Süleyman Özışık yazdı! Berat Albayrak’ın istifası…
Türkiye Gazetesi yazarı ve Nethaber Genel Müdürü Süleyman Özışık bugünkü yazısında Berat Albayrak’ın istifasını ele aldı..
Berat Albayrak'ın istifa şekli eleştiriliyor. Kimileri haklı olarak İnstagram üzerinden istifa etmenin yanlış olduğunu; bunun devlet yönetimine yakışmadığını dile getiriyor...
Bence de sosyal medya sayfalarından istifa duyurmak pek şık bir durum değil.
İstifanın şekli ve istifanın 27 saat sonra kabul edilmesi bir kriz midir? Bence değil. Zaten ekonomiyi ve ülkeyi sıkıntıya sürükleyecek bir bunalıma da neden olmadı. Birileri "Tarihte böyle rezalet görülmedi. Bu olayın eşi benzeri yok" diyor ya hani.
Gerçekten yok mu?
Var, olmaz olur mu!
Hem de milyon kat daha beter olan örnekler var.

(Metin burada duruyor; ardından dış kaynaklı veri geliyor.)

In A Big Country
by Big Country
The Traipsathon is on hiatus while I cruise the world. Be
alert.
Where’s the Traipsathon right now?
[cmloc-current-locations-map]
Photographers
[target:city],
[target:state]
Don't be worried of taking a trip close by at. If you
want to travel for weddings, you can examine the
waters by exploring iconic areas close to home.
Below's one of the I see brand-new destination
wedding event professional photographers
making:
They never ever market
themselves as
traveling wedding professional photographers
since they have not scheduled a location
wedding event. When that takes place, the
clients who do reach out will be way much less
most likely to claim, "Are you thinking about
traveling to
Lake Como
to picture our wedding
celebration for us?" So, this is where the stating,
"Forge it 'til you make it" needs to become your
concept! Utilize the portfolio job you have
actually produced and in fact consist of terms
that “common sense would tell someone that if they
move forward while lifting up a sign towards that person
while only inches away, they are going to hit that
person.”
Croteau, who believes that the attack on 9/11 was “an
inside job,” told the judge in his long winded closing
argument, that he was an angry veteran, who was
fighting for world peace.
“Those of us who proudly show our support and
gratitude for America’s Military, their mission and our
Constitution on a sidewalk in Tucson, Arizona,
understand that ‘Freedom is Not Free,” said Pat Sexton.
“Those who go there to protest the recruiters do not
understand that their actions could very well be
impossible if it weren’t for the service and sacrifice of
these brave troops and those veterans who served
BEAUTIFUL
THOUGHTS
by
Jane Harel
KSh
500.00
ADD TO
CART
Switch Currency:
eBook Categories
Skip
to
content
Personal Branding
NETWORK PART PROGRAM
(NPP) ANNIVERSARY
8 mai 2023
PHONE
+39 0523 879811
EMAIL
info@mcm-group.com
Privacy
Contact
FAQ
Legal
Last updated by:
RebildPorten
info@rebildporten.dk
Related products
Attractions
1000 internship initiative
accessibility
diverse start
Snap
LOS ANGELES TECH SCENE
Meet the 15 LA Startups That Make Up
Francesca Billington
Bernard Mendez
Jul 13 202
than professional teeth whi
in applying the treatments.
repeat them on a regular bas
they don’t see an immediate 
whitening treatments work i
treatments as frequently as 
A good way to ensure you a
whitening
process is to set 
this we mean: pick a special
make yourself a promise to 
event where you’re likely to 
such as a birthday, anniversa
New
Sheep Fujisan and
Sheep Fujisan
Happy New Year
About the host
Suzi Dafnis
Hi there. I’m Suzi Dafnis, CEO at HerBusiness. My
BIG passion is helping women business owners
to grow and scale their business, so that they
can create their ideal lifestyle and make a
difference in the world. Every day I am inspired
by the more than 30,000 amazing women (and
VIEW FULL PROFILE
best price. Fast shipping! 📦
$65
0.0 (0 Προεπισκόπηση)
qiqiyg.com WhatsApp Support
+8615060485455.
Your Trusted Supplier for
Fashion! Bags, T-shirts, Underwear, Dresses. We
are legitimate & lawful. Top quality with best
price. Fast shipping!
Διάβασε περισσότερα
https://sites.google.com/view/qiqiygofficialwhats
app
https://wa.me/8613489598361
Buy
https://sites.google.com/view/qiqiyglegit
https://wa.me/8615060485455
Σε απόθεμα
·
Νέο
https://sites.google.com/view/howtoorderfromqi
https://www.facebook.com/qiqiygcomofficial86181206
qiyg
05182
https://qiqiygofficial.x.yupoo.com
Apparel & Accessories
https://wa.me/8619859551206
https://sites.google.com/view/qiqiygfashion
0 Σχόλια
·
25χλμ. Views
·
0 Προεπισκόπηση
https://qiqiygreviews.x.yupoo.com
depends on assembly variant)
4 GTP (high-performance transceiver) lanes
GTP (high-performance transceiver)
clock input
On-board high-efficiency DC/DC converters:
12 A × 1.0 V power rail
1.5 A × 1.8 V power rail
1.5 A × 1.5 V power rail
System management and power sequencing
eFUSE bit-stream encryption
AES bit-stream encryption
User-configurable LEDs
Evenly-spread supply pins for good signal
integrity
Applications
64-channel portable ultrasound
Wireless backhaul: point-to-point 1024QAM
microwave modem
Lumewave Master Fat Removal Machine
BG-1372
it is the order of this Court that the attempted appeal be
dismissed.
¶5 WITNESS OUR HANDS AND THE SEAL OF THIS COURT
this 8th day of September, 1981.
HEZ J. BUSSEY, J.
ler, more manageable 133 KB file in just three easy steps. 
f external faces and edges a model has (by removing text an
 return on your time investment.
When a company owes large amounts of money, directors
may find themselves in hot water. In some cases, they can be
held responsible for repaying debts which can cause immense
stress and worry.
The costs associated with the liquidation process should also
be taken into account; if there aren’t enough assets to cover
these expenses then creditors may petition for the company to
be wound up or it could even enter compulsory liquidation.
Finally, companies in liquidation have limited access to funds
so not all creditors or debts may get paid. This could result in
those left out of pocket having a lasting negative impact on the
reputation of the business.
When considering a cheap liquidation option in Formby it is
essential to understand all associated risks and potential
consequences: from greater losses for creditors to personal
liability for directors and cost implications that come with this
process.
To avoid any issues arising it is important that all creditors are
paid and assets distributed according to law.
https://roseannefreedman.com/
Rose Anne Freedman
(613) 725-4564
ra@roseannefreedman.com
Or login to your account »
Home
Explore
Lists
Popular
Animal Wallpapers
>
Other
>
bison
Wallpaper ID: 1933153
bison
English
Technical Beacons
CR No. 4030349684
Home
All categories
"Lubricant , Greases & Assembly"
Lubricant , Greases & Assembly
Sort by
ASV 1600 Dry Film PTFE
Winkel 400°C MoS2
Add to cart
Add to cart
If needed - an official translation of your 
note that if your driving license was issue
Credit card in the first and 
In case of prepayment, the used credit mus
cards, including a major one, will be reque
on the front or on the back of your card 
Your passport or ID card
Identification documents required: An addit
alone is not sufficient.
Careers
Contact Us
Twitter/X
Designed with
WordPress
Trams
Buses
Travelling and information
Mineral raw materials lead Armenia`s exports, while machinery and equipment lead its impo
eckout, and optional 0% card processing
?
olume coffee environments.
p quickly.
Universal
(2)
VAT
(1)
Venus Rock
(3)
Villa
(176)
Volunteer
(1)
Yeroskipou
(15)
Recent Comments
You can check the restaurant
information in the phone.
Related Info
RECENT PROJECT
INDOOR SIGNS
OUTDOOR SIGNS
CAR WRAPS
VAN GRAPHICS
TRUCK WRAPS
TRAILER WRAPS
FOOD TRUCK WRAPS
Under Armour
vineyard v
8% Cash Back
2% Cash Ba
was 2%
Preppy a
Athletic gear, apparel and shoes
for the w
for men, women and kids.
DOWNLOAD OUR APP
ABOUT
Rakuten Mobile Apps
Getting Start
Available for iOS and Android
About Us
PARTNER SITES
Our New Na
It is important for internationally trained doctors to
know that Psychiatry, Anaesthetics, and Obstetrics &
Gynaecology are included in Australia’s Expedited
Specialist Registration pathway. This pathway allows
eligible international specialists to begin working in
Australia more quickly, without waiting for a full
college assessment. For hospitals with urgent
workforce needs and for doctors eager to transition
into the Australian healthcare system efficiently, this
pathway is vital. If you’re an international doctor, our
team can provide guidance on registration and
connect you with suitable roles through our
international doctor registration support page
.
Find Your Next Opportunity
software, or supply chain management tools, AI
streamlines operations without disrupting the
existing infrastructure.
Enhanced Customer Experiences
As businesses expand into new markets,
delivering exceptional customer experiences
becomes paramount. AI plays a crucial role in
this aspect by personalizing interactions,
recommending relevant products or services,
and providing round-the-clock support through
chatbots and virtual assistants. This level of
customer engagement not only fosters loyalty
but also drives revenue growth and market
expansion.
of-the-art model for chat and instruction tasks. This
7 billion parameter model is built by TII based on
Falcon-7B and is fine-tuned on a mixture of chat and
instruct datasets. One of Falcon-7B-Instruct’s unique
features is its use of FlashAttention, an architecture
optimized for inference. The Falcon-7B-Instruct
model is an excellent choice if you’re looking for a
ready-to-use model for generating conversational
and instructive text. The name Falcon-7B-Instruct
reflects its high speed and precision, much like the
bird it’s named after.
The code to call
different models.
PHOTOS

Bir iki örnek vermek gerekirse...
Hafızam beni yanıltmıyorsa 1998 yılının nisan ayıydı.
Vesayet odakları, Tansu Çiller'in başında olduğu Doğruyol Partisi'nin parçalanması için harekete geçti. Doğruyol Partisi'nden bazı milletvekilleri, tehdit, şantaj ve rüşvet yöntemiyle kurulan Demokrat Parti'ye transfer edildi.
Bu duruma itiraz eden bir isim çıktı.
O isim, dönemin Spordan Sorumlu Devlet Bakanı Bahattin Şeker'di. Aracılar Bahattin Şeker'i ikna etmek için günlerce uğraştı. Geçersin, geçmezsin tartışmaları arasında Bahattin Şeker bir türlü ikna edilemeyince Genelkurmay Başkanlığı devreye girdi.
Dikkatinizi çekerim, Genelkurmay Başkanlığı diyorum!
Ve ne oldu biliyor musunuz?
Gençliğinde aşırı kilolarından dolayı vatani görevini yerine getiremeyen Bahattin Şeker, Demokrat Parti'ye geçmeyi kabul etmeyince belgeleri bir günde hazırlandı ve cumhuriyet tarihinde ilk kez bir bakan makamından alındı.
Alındı da ne oldu derseniz...
150 kiloluk adamı alıp Ağrı'nın Patnos ilçesine er olarak gönderdiler. Eline G-3 tüfeğini verip nöbet yerine diktiler. Medyayı karşısına bardak gibi dizip bir çavuşa "Emret komutanım" çektirdiler!
Bir örnek daha vereyim...
2002 seçimleri öncesiydi. Türkiye ekonomik krizden dolayı âdeta kırılıyordu. Dönemin Başbakanı Bülent Ecevit medyanın karşısına geçti. Ekonominin durumunu sordular. Adamcağız verileri açıklayacak ama açıklayamıyor.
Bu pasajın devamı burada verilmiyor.